▶ **PROBLEM DETAILS**
Apart from the pictures, print the data below exactly as given.

===== EXTRACTED MATERIAL =====

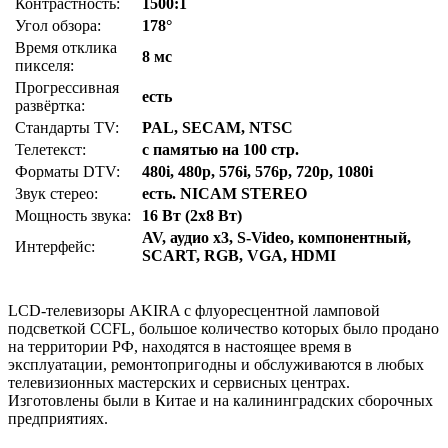
Контрастность:
1500:1
Угол обзора:
178°
Время отклика
8 мс
пикселя:
Прогрессивная
есть
развёртка:
Стандарты TV:
PAL, SECAM, NTSC
Телетекст:
с памятью на 100 стр.
Форматы DTV:
480i, 480p, 576i, 576p, 720p, 1080i
Звук стерео:
есть. NICAM STEREO
Мощность звука:
16 Вт (2х8 Вт)
AV, аудио x3, S-Video, компонентный,
Интерфейс:
SCART, RGB, VGA, HDMI
LCD-телевизоры AKIRA с флуоресцентной ламповой
подсветкой CCFL, большое количество которых было продано
на территории РФ, находятся в настоящее время в
эксплуатации, ремонтопригодны и обслуживаются в любых
телевизионных мастерских и сервисных центрах.
Изготовлены были в Китае и на калининградских сборочных
предприятиях.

=====

▶ **ANSWER BELOW**
Контрастность:
1500:1
Угол обзора:
178°
Время отклика
8 мс
пикселя:
Прогрессивная
есть
развёртка:
Стандарты TV:
PAL, SECAM, NTSC
Телетекст:
с памятью на 100 стр.
Форматы DTV:
480i, 480p, 576i, 576p, 720p, 1080i
Звук стерео:
есть. NICAM STEREO
Мощность звука:
16 Вт (2х8 Вт)
AV, аудио x3, S-Video, компонентный,
Интерфейс:
SCART, RGB, VGA, HDMI
LCD-телевизоры AKIRA с флуоресцентной ламповой
подсветкой CCFL, большое количество которых было продано
на территории РФ, находятся в настоящее время в
эксплуатации, ремонтопригодны и обслуживаются в любых
телевизионных мастерских и сервисных центрах.
Изготовлены были в Китае и на калининградских сборочных
предприятиях.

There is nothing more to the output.